Figure 3: Vertical displacement rate map for Salar del Rincón. Colormaps were centered on 0 and the reference point is next to the salar at Lat: -23.952° S and Lon: -67.048° West.

Interpretation

The near-zero net displacement and absence of a subsidence signal are consistent with the pre-mining status of this salar. The seasonal periodicity visible in the sinusoidal fit likely reflects cyclic groundwater recharge and evaporation, a pattern also observed at other salars in this study.

The data gap between 2022 and 2024 is a key limitation, as exploratory drilling commenced in 2022 and any early-stage effects would not be captured in this analysis.

Salar de Olaroz

Local Context

The Salar de Olaroz forms the northern portion of the Cauchari-Olaroz salar complex, located at approximately 3,900 m elevation in the Jujuy Province of northwest Argentina. The basin is structurally controlled by north-south trending high-angle faults that form deep basins, cross-cut by northwest-southeast trending lineaments (Burga et al., 2024). The salar is classified as a mature halitic salar and is the only site in this study with longer active commercial-scale lithium extraction during the observation period.

The lithium extraction project is operated by Minera Exar S.A. a joint venture company owned by Lithium Argentina (54.1%), Ganfeng Lithium Co. Ltd. (37.4%), and the provincial state company Jujuy Energia y Mineria Sociedad del Estado (JEMSE) (8.5%) (Burga et al. 2024). Exploration began in 2009 and has included surface brine sampling, seismic and gravity surveys, vertical electrical sounding, and multiple drilling campaigns.
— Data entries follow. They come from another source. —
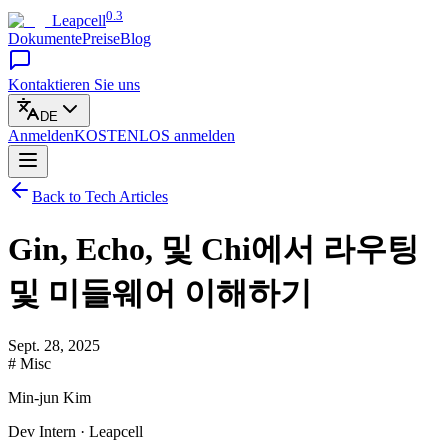
0.3
Leapcell
Dokumente
Preise
Blog
Kontaktieren Sie uns
DE
Anmelden
KOSTENLOS
anmelden
Back to Tech Articles
Gin, Echo, 및 Chi에서 라우팅
및 미들웨어 이해하기
Sept. 28, 2025
# Misc
Min-jun Kim
Dev Intern · Leapcell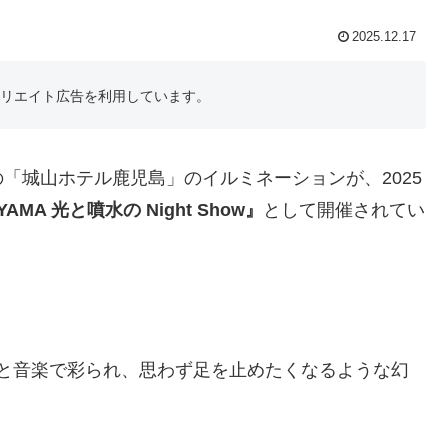
2025.12.17
フィリエイト広告を利用しています。
「城山ホテル鹿児島」のイルミネーションが、2025
YAMA 光と噴水の Night Show』
として開催されてい
光と音楽で彩られ、思わず足を止めたくなるような幻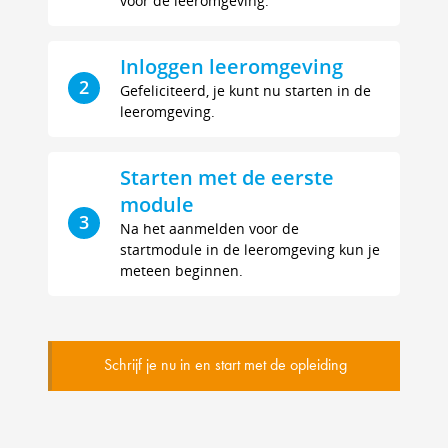
voor de leeromgeving.
Inloggen leeromgeving
2
Gefeliciteerd, je kunt nu starten in de
leeromgeving.
Starten met de eerste
module
3
Na het aanmelden voor de
startmodule in de leeromgeving kun je
meteen beginnen.
Schrijf je nu in en start met de opleiding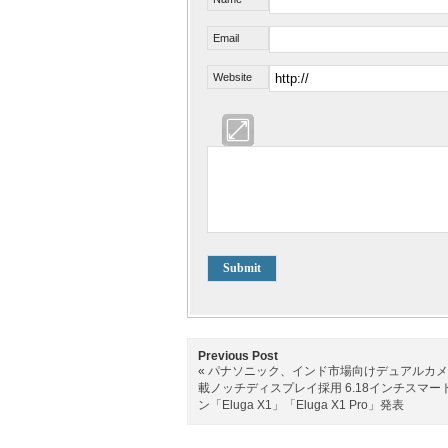
Email
Website
Previous Post
«
パナソニック、インド市場向けデュアルカメ
載ノッチディスプレイ採用 6.18インチスマー
ン「Eluga X1」「Eluga X1 Pro」発表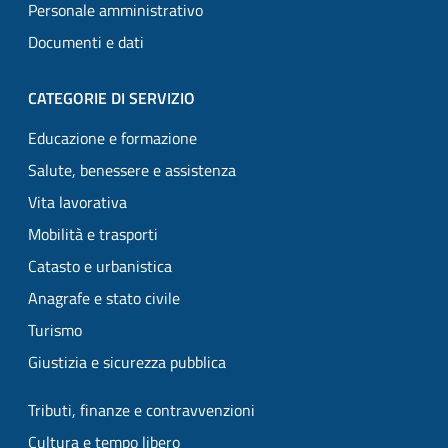
Personale amministrativo
Documenti e dati
CATEGORIE DI SERVIZIO
Educazione e formazione
Salute, benessere e assistenza
Vita lavorativa
Mobilità e trasporti
Catasto e urbanistica
Anagrafe e stato civile
Turismo
Giustizia e sicurezza pubblica
Tributi, finanze e contravvenzioni
Cultura e tempo libero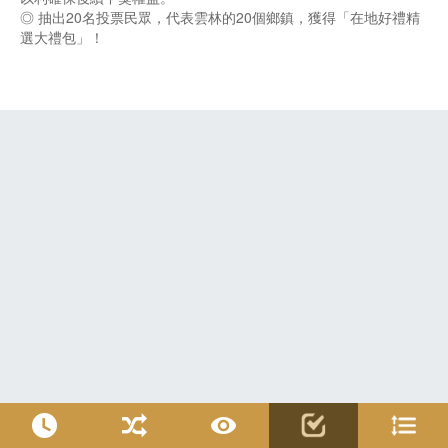
◎ 抽出20名投票民眾，代表雲林的20個鄉鎮，獲得「在地好禮精
選大禮包」！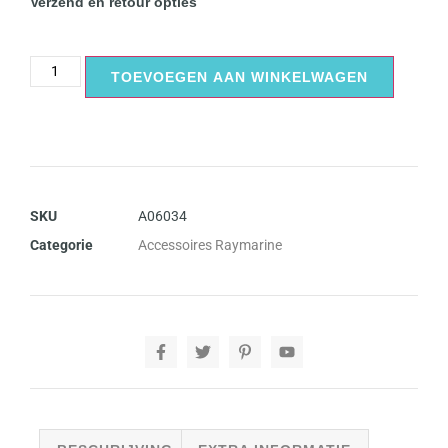
Verzend en retour opties
TOEVOEGEN AAN WINKELWAGEN
SKU
A06034
Categorie
Accessoires Raymarine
Production brine pumping commenced in 2018 at the Cauchari Salar, with extraction expanding into the Olaroz Salar from 2019 onward. By 2020, the complex had 24 production wells, and brine production increased by 70% in 2021 (Burga et al., 2024).

Results

The Olaroz time series spans 2016 to late 2025 (395 epochs; 9.84 years) and shows long-term subsidence (Fig. 4), the strongest deformation signal of the four salars. The Theil-Sen trend estimate yields an overall mean vertical velocity of -8.16 mm/yr, with a cumulative change from the first to last epoch of -60.40 mm.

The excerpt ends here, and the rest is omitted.